→ **WORK ITEM**
Filter the records below for the word "stosować". Copy each line that holds it.

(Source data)

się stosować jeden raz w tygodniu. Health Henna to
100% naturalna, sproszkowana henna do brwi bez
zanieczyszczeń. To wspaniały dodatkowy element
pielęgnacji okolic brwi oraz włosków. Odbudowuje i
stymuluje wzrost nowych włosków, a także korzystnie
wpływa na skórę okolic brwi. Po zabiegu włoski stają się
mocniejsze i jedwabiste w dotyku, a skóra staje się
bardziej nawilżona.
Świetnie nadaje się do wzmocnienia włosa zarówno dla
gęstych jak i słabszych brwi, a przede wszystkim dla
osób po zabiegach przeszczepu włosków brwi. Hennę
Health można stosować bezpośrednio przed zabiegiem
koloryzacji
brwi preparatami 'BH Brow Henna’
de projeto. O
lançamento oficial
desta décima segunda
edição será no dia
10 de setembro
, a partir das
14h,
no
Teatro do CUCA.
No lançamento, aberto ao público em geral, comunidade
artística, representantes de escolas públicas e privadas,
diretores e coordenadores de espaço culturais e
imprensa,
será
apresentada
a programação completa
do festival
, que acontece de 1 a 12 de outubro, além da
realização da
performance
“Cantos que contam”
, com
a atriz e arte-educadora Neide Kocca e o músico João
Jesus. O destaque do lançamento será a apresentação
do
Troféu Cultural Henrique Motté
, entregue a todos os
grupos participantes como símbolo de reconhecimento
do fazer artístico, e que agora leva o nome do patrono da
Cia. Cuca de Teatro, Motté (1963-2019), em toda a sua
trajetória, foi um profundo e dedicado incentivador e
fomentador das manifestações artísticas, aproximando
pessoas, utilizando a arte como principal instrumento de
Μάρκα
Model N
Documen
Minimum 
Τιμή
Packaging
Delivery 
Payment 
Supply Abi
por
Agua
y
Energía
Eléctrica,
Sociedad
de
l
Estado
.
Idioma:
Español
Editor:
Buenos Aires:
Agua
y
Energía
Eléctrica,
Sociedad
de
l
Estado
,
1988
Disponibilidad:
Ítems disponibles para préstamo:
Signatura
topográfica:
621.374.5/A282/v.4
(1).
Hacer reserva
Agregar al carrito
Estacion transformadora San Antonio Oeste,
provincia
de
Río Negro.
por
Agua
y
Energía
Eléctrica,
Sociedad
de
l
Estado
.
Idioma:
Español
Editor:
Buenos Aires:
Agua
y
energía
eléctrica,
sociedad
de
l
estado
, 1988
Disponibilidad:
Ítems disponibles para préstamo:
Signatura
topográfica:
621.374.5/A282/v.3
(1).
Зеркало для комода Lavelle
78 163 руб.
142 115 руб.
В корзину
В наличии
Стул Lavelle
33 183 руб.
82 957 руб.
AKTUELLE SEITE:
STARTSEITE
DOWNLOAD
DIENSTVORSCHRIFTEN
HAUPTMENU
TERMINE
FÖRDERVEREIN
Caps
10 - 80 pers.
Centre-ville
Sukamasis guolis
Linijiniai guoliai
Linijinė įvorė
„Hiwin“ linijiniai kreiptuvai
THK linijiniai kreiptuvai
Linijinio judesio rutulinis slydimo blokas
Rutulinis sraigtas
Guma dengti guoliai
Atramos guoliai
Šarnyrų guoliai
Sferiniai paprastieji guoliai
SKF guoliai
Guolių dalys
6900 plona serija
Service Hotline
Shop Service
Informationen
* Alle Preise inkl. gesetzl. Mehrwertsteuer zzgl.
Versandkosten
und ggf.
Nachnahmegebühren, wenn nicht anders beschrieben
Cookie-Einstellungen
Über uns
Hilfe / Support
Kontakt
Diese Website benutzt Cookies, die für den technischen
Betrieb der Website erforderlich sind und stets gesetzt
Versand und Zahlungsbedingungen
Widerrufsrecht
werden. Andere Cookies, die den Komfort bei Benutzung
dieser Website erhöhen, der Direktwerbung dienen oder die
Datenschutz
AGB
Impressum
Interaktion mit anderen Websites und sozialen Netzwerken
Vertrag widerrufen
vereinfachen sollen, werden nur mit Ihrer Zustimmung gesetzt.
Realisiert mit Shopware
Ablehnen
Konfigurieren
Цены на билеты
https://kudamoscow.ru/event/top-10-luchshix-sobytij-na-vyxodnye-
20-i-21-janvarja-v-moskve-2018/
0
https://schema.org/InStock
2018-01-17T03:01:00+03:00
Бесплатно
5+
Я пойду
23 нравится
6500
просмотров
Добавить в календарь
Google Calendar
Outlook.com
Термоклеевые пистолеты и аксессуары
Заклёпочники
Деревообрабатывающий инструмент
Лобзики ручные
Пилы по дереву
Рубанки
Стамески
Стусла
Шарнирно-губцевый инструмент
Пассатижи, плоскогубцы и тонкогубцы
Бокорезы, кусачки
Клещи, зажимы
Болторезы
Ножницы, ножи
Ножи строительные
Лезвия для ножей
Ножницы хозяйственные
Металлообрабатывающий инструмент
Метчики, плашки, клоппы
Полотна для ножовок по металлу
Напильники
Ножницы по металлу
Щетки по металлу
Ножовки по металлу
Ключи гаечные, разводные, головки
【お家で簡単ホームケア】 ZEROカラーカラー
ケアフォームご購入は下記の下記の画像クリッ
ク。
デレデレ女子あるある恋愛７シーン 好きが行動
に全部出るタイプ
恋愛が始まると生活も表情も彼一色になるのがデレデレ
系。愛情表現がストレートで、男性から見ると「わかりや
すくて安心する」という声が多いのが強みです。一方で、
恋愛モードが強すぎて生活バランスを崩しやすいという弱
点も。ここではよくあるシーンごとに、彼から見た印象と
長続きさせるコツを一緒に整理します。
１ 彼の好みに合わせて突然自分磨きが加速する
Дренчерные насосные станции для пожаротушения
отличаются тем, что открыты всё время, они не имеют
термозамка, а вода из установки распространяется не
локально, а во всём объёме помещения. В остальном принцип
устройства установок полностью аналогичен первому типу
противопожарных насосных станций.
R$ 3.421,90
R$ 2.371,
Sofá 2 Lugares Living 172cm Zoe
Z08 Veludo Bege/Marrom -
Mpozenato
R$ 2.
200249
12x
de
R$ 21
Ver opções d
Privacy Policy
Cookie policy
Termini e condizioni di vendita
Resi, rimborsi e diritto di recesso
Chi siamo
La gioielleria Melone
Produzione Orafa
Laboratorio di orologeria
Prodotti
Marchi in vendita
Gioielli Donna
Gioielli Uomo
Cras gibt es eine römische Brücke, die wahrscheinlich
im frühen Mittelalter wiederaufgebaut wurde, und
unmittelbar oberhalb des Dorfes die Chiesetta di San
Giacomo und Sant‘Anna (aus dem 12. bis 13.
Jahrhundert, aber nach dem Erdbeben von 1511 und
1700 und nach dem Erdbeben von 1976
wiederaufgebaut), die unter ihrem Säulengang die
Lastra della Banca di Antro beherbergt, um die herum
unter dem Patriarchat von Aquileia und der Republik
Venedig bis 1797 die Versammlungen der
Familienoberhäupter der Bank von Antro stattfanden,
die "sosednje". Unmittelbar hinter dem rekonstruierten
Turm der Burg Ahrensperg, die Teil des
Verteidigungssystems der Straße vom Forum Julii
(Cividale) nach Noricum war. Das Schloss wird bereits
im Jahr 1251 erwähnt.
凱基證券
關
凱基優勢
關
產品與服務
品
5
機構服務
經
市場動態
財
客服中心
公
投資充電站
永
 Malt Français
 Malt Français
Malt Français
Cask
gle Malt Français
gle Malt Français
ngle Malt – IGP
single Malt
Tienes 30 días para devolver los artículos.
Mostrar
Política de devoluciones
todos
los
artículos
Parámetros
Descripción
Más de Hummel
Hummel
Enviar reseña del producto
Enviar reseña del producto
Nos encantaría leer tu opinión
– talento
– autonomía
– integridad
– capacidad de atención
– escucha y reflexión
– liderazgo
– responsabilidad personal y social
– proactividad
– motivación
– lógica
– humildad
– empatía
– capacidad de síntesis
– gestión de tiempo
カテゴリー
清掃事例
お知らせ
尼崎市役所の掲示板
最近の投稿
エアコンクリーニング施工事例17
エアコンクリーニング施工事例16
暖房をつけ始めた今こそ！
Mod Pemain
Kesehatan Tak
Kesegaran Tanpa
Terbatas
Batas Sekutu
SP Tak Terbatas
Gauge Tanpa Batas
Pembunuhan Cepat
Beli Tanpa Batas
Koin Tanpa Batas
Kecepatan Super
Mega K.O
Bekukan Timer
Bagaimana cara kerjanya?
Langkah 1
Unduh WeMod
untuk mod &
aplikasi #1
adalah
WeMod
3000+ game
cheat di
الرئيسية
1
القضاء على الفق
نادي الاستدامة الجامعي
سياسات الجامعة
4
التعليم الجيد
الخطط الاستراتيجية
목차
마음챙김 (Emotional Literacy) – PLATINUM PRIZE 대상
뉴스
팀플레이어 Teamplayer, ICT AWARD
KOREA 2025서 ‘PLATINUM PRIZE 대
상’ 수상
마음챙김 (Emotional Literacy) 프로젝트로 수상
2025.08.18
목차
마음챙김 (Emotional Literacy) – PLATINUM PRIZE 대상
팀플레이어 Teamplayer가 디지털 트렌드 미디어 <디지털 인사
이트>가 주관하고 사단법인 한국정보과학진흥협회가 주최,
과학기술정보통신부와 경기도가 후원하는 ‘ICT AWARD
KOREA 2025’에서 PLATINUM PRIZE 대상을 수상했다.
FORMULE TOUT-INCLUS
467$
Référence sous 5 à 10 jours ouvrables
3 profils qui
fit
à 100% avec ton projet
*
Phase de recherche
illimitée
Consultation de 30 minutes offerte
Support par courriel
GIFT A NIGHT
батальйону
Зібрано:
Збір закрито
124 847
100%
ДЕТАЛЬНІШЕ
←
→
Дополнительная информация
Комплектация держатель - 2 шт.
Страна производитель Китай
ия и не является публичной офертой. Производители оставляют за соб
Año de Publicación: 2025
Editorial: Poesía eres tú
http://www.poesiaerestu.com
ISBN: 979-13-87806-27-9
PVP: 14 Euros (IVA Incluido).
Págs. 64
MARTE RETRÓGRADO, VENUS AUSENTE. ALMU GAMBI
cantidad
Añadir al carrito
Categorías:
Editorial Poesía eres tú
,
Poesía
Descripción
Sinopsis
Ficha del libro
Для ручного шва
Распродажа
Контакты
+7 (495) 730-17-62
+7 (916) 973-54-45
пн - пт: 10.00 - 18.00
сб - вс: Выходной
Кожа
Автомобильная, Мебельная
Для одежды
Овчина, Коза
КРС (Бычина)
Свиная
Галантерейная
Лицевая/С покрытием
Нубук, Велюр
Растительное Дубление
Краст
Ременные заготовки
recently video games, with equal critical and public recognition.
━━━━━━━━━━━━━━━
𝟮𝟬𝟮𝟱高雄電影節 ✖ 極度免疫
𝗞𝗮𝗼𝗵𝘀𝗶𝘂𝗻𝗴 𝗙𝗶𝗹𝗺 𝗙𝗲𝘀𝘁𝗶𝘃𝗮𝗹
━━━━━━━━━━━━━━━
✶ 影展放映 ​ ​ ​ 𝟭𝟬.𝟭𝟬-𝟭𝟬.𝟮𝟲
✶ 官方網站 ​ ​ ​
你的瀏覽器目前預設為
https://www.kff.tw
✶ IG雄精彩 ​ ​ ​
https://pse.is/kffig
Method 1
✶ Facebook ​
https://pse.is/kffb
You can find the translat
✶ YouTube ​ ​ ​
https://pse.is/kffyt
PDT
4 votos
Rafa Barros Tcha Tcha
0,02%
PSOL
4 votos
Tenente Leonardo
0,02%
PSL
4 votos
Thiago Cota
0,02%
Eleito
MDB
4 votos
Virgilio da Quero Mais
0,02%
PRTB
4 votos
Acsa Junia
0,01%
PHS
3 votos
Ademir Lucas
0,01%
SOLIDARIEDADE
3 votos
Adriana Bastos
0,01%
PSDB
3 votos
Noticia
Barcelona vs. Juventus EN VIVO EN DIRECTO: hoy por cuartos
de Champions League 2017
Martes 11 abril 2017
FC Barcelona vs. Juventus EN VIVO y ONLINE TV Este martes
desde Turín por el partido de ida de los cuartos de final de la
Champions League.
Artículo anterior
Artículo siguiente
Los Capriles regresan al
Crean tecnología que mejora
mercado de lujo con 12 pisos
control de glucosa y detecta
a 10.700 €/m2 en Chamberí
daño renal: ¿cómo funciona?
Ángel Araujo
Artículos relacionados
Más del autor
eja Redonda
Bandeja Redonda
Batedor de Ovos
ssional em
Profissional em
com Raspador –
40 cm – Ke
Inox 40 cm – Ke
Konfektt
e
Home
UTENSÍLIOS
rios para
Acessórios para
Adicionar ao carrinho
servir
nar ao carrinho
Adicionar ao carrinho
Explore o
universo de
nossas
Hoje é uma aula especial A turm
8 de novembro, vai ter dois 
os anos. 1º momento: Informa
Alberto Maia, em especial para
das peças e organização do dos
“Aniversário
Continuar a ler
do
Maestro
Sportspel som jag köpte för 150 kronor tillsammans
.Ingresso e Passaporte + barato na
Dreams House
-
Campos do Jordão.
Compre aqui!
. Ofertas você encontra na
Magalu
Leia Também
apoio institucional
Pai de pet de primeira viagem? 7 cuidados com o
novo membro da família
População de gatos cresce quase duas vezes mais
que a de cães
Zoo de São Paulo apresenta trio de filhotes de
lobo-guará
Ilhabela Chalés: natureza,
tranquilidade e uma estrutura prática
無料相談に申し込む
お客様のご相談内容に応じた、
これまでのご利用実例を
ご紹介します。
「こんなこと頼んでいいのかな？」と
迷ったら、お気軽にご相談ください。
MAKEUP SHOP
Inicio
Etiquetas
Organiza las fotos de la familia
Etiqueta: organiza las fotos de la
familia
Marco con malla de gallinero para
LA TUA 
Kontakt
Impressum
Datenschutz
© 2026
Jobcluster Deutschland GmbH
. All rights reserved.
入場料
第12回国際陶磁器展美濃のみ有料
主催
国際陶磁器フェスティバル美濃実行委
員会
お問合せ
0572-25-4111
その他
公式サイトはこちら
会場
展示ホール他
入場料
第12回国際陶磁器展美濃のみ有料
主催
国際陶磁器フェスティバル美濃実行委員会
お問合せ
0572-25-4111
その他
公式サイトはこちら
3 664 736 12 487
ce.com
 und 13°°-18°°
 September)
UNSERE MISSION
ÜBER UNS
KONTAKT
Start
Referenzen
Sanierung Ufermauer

→ **REPLY**
się stosować jeden raz w tygodniu. Health Henna to
Health można stosować bezpośrednio przed zabiegiem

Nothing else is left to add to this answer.